Bunun nedeni, Qi Arıtma Yedinci Aşamasındaki Zi Yi'nin, Qi Arındırma Dokuzuncu Aşama ceset kuklasını kontrol etmekte biraz gergin olması ve gücünü tam olarak serbest bırakamamasıydı.
Başlangıçta dörtlü, ilerlemek için birlikte çalışmayı planladı.
Ancak kemik kurtlarının çokluğu ve belki de aralarındaki anlaşmazlık onları yavaş yavaş ayırdı.
Zi Yi ve Lao Chun, Qi Arındırıcı Dokuzuncu Aşama ceset kuklasının yardımıyla ön plana çıktılar.
Xuan Ye, iki şiddetli hayaleti ve beş küçük hayaleti kontrol ediyordu. Zi Yi ve Lao Chun'un pek gerisinde kalmadan güvenli bir şekilde takip etti.
Song Wen geride kaldı. Ceset kuklası henüz Qi Arıtma Beşinci Aşamasındaydı ve kemik kurtlarına zarar verme yeteneği sınırlıydı. Kemik Temizleme bıçağı yalnızca düşük dereceli bir büyü aracıydı ve oldukça sert ve keskin olmasının yanı sıra, başka hiçbir özel etkisi yoktu, bu da kemik kurtlarına geniş çapta zarar vermeyi zorlaştırıyordu.
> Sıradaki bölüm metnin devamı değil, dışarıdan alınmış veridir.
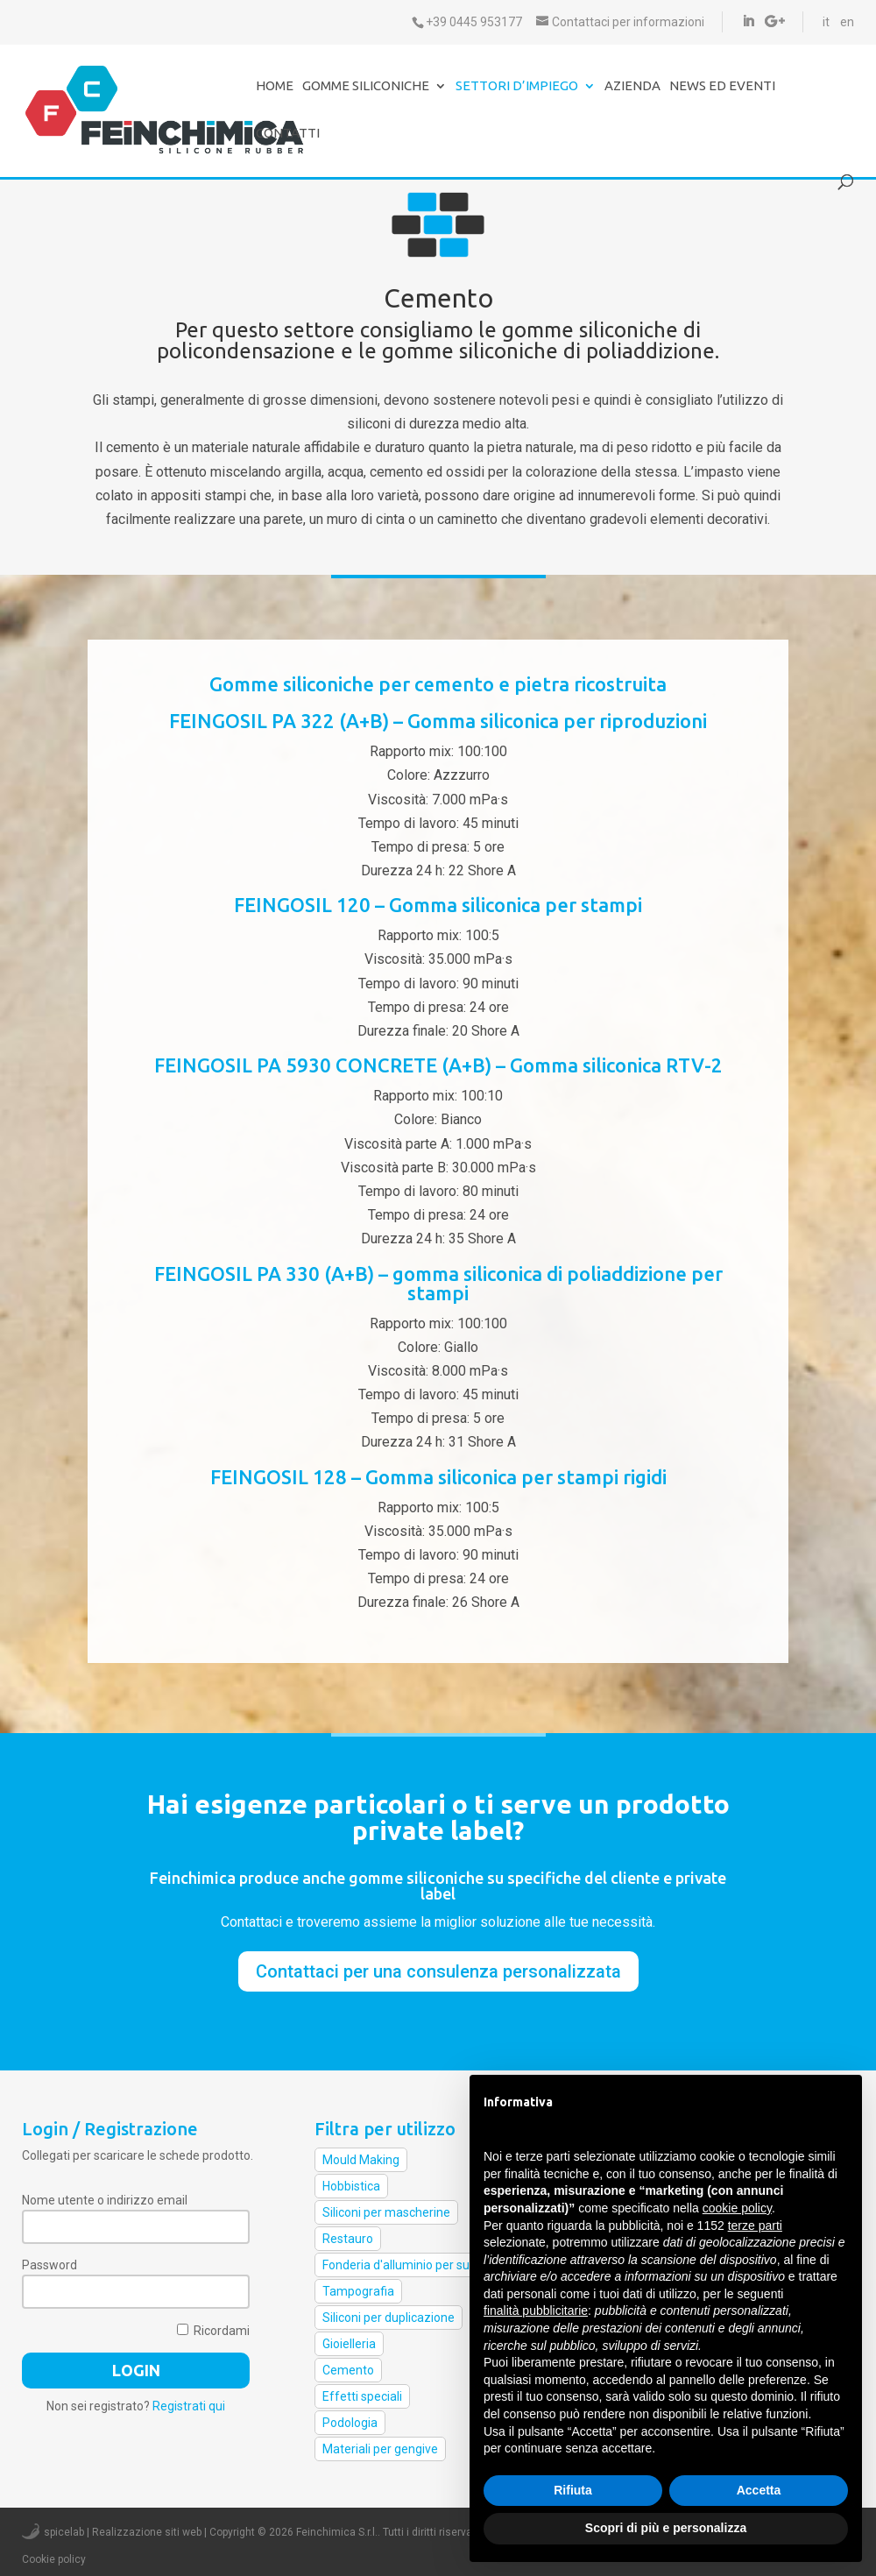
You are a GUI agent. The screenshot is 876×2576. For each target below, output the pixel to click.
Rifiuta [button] (573, 2490)
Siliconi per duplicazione (388, 2318)
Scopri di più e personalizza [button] (665, 2528)
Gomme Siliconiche (365, 86)
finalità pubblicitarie (536, 2311)
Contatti (288, 133)
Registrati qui (188, 2406)
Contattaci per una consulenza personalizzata (438, 1971)
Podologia (350, 2423)
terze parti (755, 2226)
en (847, 22)
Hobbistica (351, 2186)
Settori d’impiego (517, 86)
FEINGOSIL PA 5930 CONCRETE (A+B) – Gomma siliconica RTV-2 (438, 1065)
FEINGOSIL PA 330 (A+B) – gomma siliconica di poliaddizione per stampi (438, 1283)
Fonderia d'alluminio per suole (404, 2265)
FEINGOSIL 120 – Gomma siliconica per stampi (438, 905)
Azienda (632, 86)
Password (49, 2265)
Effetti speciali (362, 2396)
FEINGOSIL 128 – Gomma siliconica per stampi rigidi (438, 1477)
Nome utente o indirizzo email (104, 2200)
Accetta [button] (759, 2490)
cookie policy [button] (737, 2208)
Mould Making (360, 2160)
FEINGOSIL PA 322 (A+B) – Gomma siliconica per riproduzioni (438, 721)
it (826, 22)
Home (274, 86)
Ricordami (213, 2331)
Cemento (348, 2370)
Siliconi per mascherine (386, 2212)
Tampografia (358, 2291)
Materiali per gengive (380, 2449)
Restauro (347, 2239)
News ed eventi (722, 86)
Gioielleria (349, 2344)
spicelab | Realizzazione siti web (122, 2532)
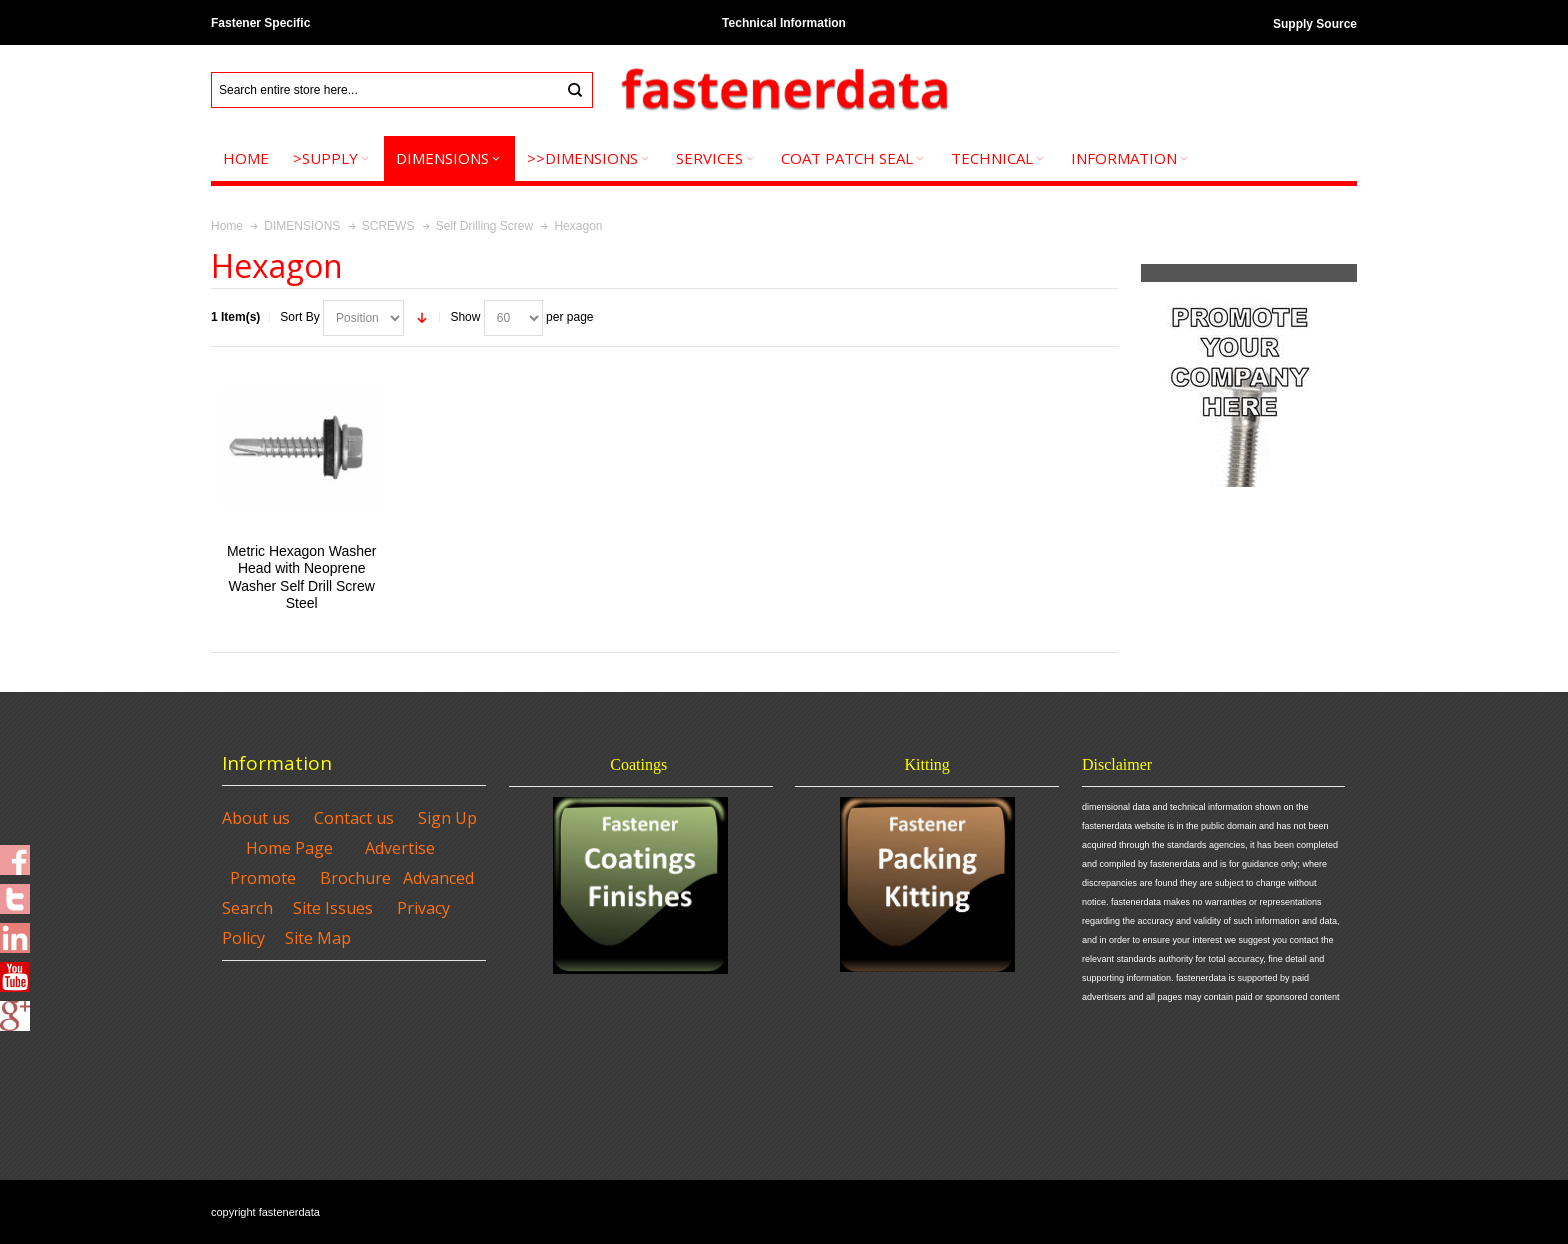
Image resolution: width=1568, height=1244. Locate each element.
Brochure (355, 878)
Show (465, 317)
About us (256, 818)
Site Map (318, 938)
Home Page (289, 848)
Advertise (400, 848)
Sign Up (447, 818)
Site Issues (333, 908)
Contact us (354, 818)
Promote (263, 878)
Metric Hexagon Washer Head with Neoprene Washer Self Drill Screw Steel (301, 577)
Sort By (299, 317)
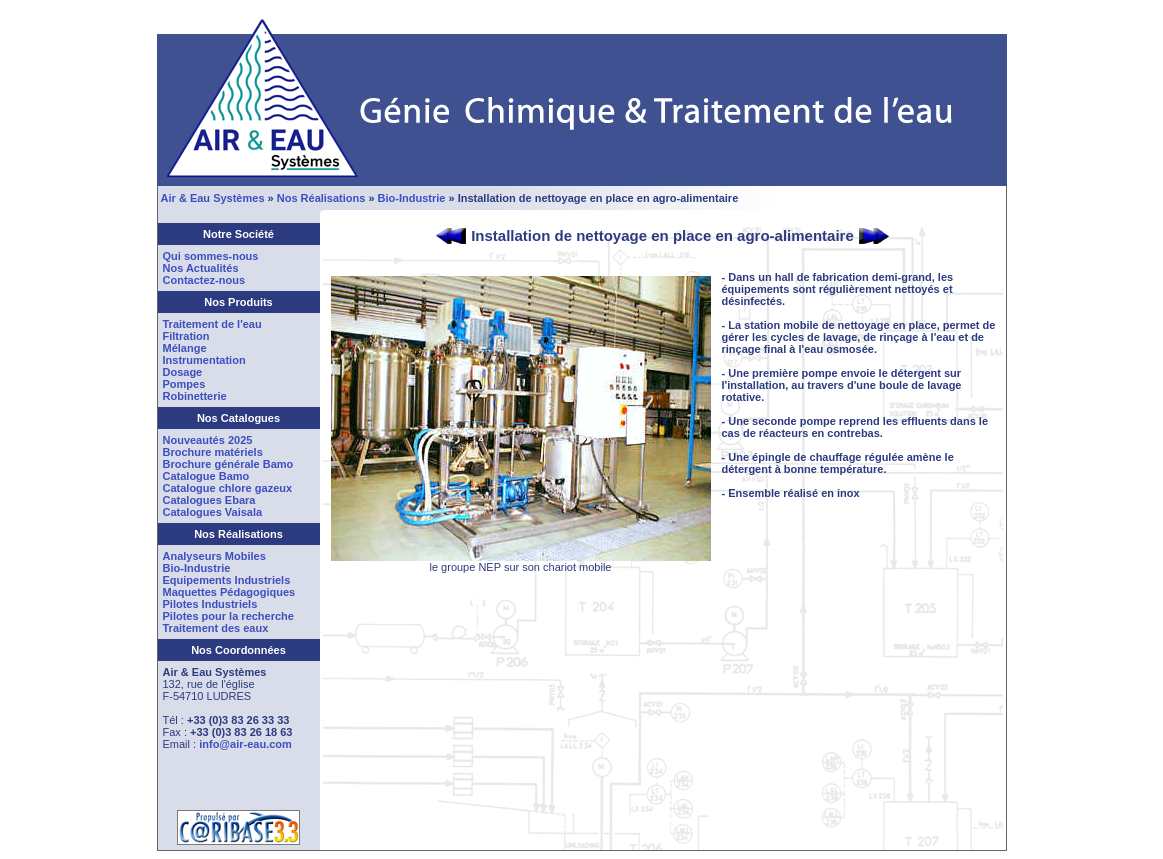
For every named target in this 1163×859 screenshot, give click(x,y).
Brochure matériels (213, 452)
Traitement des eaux (216, 628)
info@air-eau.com (245, 744)
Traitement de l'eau (212, 324)
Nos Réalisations (321, 198)
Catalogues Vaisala (213, 512)
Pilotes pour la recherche (228, 616)
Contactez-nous (204, 280)
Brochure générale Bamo (228, 464)
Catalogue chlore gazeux (228, 488)
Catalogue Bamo (206, 476)
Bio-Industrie (412, 198)
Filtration (186, 336)
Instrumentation (204, 360)
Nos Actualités (201, 268)
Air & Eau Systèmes (213, 198)
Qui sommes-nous (211, 256)
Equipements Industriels (227, 580)
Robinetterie (195, 396)
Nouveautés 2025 (208, 440)
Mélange (185, 348)
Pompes (184, 384)
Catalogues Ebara (209, 500)
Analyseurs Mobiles (214, 556)
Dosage (183, 372)
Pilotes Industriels (210, 604)
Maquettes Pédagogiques (229, 592)
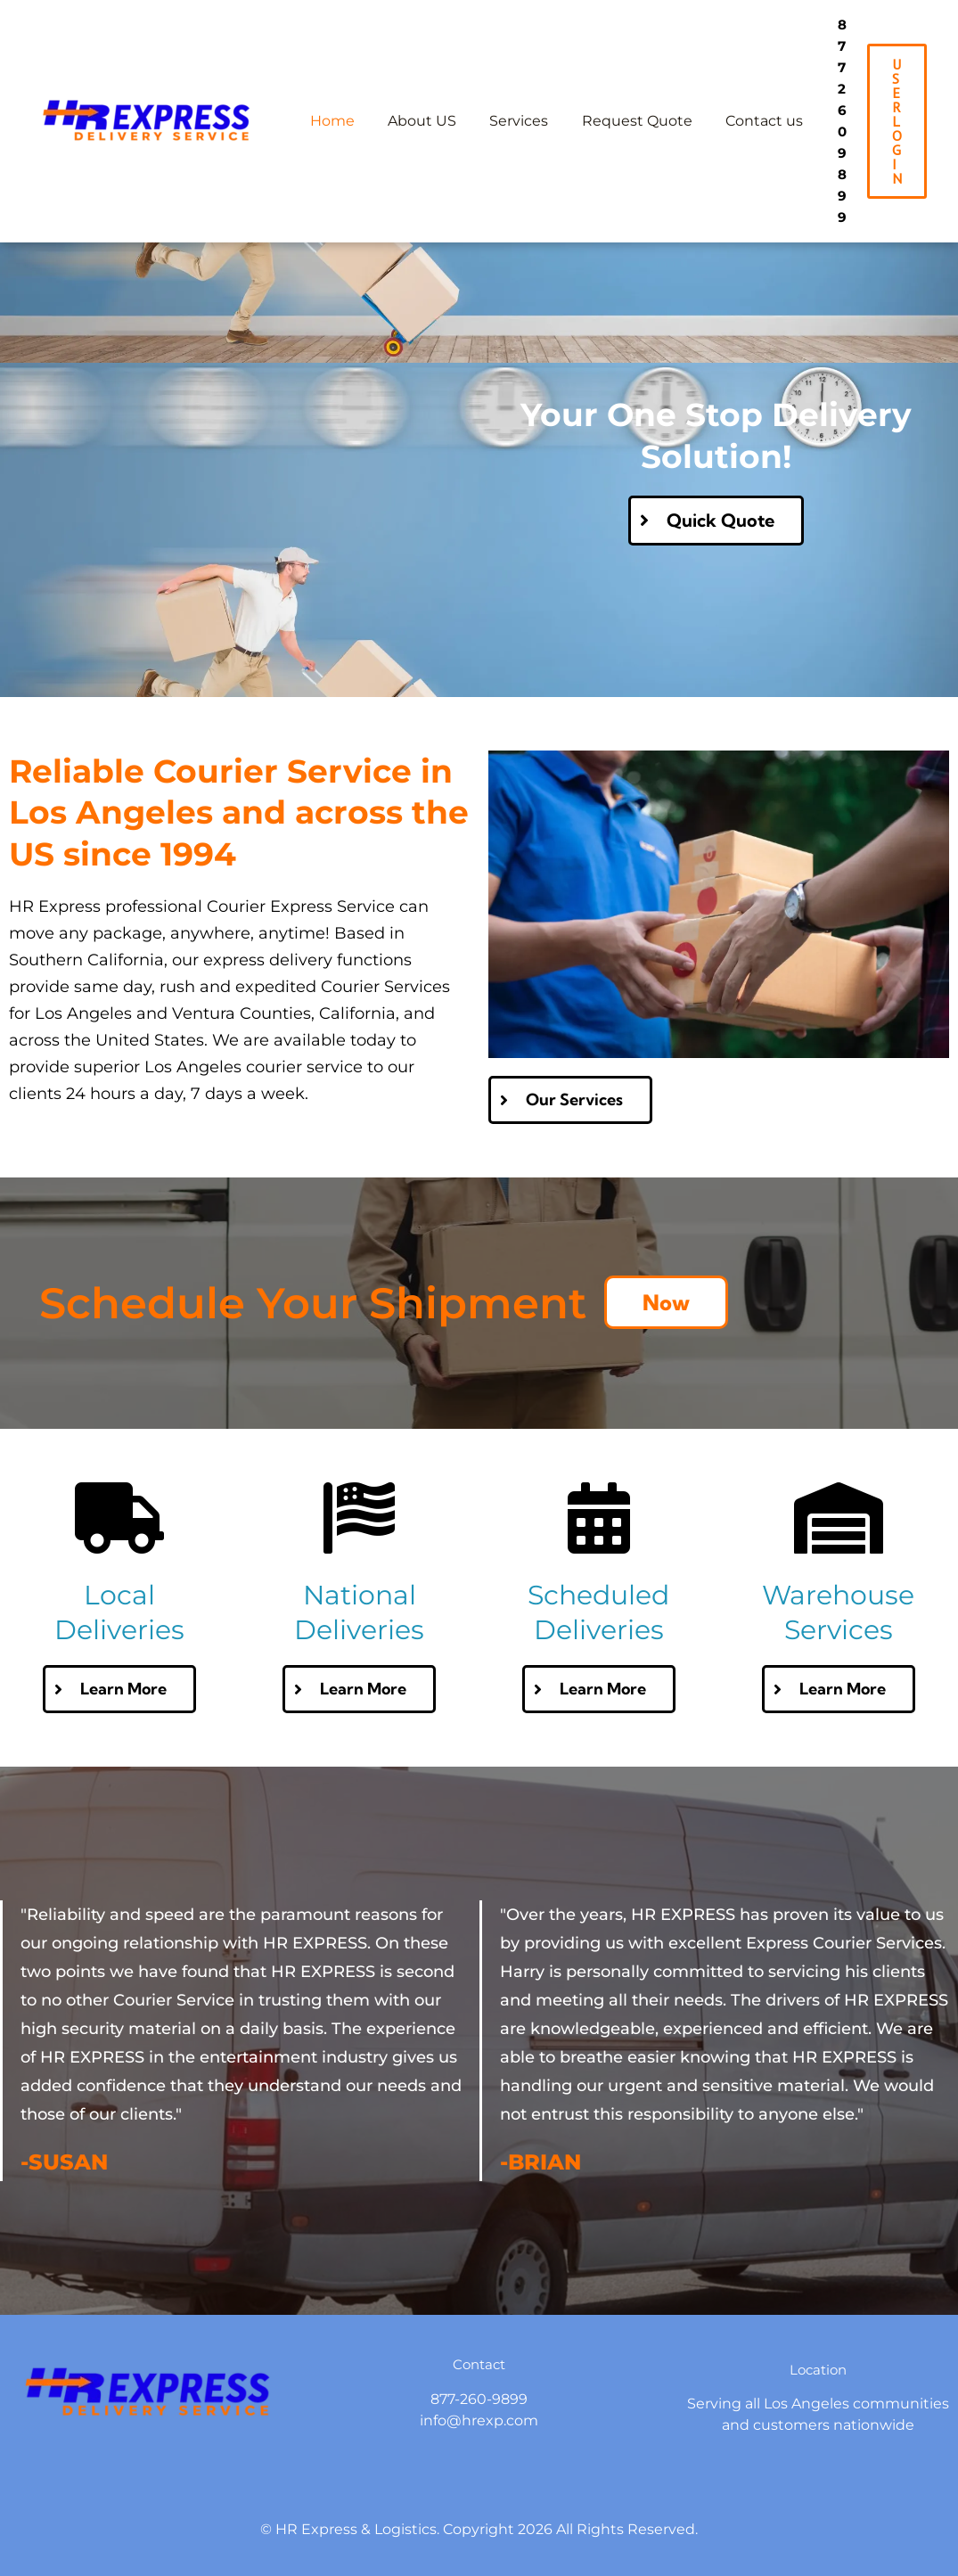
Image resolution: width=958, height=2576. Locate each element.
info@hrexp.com (479, 2361)
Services (507, 91)
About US (415, 91)
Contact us (743, 91)
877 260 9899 (831, 91)
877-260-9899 (479, 2340)
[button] (897, 91)
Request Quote (620, 91)
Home (329, 91)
Ancak Song Wen üzerindeki baskı da en az düzeydeydi.
Song Wen ilerideki diğerlerine baktı. Ona en yakın olan Xuan Ye zaten yirmi metreden fazla uzaktaydı ve Zi Yi'nin grubu kemik kurdu kuşatmasından kaçmak üzereydi. En çok kemik kurduyla karşı karşıya kaldılar ve en büyük baskıya dayandılar.
“Artık bazı gerçek beceriler göstermenin zamanı geldi. Eğer önce onlar kaçmayı başarırlarsa, bu sadece beni mağarada hapseden gizli güç sayesinde olacaktır.”
(Bölümün Sonu)
—
Bana destek olmak ve ileri düzey Bölümleri okumak istiyorsanız (şu anda 13 Eylül 24 itibarıyla 119'a ulaşmış), patreon'umu ziyaret edin: Pa /CinderTL
Beni 1$ gibi düşük bir ücretle destekleyin. Bunu ve diğer serileri Patreon'umda okuyun.
Beğendin mi? Kitaplığa ekle!
Kitabı beğendiyseniz destek olmak için oy vermeyi unutmayın.